How can I check if there is a black pixel in between two pixels of interest in Python?

0
votes

I have an image with a white background and black pixels which represent walls or boundaries. I want to know if there is a boundary between two points on the image.

The way I approached this was to find all integer points on the line between the two points of interest and check if any of these points were a black pixel. Here is what it looks like when I plot it (the blue circles show the two points of interest and the red dots are all the points passing through the line):

enter image description here

As you can see, it looks like the black line does not pass through one of the integer points that lie on the line between the points of interest. How do I find if a black line passes through a line between two points.

PS: I need to check this for a large number of pair of points and the image has many boundaries, so a time efficient algorithm would help.

1
python-3.xmatplotlibimage-processing
You could flood-fill with another colour, say blue, starting at either point of interest with a flood-fill that cannot cross black. Then check if the other point of interest is touching any blue neighbours.Mark Setchell
Or solve for the intersection of the two lines and see if it falls in the rectangle whose diagonally opposite corners are the two line endpoiints.Mark Setchell

1 Answers

0
votes

You're looking for the supercover algorithm. See this link for the specific code.
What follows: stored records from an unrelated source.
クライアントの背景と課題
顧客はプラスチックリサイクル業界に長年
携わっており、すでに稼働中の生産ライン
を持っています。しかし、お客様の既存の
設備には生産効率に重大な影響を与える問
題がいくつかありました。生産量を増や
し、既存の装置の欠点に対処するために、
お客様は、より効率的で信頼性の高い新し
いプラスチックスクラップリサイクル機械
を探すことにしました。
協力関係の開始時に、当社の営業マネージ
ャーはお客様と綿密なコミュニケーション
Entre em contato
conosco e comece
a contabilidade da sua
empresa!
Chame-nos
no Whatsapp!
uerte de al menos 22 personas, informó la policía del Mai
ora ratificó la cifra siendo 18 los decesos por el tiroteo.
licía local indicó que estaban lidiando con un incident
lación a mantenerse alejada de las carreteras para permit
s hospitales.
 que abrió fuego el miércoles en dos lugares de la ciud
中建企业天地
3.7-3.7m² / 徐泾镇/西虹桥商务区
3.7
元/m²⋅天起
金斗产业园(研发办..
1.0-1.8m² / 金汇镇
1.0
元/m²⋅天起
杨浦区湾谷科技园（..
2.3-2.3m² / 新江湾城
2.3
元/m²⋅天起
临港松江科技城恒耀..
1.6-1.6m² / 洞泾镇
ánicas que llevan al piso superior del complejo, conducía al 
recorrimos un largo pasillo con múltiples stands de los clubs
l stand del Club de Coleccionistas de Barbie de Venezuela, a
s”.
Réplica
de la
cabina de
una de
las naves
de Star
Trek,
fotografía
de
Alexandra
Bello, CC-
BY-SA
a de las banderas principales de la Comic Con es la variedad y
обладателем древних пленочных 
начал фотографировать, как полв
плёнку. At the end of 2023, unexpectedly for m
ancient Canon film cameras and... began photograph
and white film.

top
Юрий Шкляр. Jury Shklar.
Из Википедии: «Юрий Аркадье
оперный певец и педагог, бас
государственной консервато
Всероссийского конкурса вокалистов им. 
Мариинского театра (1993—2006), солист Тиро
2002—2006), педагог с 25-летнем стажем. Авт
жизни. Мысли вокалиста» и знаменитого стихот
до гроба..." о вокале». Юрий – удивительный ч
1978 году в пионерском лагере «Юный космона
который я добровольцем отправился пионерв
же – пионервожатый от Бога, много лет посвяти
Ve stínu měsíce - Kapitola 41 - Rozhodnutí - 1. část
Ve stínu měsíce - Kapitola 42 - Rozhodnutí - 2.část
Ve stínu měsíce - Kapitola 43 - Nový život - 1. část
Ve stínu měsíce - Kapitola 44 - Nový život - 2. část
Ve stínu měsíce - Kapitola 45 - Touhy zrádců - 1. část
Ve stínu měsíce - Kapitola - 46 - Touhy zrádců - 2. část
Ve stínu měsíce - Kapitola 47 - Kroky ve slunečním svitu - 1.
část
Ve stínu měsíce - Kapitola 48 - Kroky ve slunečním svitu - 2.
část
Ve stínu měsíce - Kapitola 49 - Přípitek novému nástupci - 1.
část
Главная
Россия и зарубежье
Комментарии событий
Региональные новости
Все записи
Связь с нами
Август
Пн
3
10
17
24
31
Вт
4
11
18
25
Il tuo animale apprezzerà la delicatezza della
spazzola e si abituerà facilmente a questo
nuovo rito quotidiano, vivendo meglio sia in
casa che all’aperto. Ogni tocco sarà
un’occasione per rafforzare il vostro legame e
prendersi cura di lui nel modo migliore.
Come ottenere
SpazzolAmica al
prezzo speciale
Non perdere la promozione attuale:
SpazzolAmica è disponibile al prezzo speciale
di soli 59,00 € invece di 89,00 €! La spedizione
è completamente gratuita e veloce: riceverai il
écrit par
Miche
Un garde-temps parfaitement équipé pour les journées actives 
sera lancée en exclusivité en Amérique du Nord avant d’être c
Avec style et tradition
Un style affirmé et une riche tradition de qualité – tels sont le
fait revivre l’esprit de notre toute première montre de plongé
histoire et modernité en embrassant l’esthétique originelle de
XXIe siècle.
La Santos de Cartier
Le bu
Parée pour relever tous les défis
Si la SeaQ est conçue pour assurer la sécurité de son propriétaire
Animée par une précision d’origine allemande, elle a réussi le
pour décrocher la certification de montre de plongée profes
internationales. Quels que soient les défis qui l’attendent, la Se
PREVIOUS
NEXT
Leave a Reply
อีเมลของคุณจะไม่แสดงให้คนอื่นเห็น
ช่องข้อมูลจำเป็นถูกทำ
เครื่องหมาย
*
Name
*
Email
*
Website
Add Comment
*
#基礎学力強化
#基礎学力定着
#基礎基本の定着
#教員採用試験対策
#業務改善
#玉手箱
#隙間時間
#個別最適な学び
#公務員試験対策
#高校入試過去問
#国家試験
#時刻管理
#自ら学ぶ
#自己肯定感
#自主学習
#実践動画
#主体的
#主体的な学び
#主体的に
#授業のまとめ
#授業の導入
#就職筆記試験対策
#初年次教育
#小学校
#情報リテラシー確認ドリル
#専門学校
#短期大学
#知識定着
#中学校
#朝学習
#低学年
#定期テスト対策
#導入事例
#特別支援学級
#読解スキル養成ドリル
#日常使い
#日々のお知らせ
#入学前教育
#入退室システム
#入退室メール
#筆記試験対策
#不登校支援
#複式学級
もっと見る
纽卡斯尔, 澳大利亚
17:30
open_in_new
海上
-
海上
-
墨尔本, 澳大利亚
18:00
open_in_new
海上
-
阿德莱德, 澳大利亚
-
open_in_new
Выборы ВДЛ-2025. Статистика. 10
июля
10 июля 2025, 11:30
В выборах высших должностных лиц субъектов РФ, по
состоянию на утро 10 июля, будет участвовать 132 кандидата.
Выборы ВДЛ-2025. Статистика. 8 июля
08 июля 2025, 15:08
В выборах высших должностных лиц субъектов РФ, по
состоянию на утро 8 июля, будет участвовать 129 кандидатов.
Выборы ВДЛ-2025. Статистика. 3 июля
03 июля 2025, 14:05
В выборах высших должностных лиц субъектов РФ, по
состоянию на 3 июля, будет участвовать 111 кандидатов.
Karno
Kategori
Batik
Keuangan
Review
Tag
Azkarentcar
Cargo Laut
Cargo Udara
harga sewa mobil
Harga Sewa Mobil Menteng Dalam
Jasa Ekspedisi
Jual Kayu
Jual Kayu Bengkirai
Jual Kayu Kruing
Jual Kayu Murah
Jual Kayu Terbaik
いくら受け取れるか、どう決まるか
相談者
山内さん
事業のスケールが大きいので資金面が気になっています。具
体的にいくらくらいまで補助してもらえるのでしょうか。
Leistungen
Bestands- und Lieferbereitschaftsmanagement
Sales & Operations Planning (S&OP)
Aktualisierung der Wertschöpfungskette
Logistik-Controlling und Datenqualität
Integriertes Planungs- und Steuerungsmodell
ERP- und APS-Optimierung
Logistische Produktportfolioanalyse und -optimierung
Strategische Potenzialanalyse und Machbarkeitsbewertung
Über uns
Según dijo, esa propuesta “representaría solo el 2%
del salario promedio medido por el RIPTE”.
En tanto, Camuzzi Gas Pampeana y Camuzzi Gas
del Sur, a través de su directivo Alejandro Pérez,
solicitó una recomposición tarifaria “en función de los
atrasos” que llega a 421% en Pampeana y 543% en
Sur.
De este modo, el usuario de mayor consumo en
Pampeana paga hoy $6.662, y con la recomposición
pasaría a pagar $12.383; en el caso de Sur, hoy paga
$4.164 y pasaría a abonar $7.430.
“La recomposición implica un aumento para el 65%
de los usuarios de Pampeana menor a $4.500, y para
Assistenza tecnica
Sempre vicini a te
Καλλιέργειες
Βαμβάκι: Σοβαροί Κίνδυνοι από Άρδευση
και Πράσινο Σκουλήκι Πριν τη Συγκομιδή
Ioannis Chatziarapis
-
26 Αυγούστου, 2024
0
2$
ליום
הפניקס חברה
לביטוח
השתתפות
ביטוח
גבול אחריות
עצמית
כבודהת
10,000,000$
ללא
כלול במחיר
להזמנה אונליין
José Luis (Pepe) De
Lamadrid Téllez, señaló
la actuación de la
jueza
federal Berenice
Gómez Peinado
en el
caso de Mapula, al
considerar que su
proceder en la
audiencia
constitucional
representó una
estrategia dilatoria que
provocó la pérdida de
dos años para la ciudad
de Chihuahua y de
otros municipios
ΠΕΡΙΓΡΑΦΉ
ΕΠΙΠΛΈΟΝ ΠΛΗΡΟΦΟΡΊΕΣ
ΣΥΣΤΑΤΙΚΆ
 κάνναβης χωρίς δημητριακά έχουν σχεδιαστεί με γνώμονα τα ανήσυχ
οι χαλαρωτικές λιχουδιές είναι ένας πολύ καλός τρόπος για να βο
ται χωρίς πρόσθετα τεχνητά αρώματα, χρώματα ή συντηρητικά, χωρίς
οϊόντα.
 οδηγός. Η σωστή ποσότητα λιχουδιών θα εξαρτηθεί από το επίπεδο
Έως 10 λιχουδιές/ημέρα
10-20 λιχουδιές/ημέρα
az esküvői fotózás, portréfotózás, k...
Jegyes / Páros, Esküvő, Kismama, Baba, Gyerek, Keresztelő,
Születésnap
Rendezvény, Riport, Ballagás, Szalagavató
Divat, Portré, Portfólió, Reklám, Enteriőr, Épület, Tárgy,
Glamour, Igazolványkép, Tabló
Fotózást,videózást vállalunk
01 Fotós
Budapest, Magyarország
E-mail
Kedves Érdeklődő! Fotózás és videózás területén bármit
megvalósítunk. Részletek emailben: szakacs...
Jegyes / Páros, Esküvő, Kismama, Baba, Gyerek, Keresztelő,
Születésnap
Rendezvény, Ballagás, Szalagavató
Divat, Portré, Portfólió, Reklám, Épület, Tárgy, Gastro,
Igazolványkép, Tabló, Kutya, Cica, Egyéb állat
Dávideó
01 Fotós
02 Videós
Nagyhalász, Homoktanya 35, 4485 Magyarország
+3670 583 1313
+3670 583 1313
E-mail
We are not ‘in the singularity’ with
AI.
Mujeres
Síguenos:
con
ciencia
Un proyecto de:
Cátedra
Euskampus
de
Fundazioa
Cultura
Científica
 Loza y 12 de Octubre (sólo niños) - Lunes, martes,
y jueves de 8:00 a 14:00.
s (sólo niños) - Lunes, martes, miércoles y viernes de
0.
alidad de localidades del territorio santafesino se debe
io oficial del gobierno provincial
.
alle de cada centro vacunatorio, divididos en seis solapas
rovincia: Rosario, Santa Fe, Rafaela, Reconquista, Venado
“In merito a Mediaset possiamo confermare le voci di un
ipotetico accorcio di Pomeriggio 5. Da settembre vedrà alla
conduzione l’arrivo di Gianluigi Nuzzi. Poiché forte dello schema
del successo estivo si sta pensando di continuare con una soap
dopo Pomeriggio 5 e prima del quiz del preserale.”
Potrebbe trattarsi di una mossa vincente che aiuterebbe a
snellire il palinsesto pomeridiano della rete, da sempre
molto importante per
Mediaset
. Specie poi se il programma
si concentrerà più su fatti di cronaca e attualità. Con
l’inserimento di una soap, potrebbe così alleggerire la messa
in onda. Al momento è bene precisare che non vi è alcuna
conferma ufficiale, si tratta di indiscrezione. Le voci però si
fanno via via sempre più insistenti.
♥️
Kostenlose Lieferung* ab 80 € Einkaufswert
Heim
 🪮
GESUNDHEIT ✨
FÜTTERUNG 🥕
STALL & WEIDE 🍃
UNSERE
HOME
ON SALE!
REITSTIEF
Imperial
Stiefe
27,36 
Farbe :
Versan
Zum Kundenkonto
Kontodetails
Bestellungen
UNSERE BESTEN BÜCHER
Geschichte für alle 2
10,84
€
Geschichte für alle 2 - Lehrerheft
Here's a solution written in javascript:

function supercover_line(p0, p1) {
    let dx = p1.x-p0.x, dy = p1.y-p0.y;
    let nx = Math.abs(dx), ny = Math.abs(dy);
    let sign_x = dx > 0? 1 : -1, sign_y = dy > 0? 1 : -1;

    let p = new Point(p0.x, p0.y);
    let points = [new Point(p.x, p.y)];
    for (let ix = 0, iy = 0; ix < nx || iy < ny;) {
        let decision = (1 + 2*ix) * ny - (1 + 2*iy) * nx;
        if (decision === 0) {
            // next step is diagonal
            p.x += sign_x;
            p.y += sign_y;
            ix++;
            iy++;
       } else if (decision < 0) {
            // next step is horizontal
            p.x += sign_x;
            ix++;
        } else {
            // next step is vertical
            p.y += sign_y;
            iy++;
        }
        points.push(new Point(p.x, p.y));
    }
    return points;
}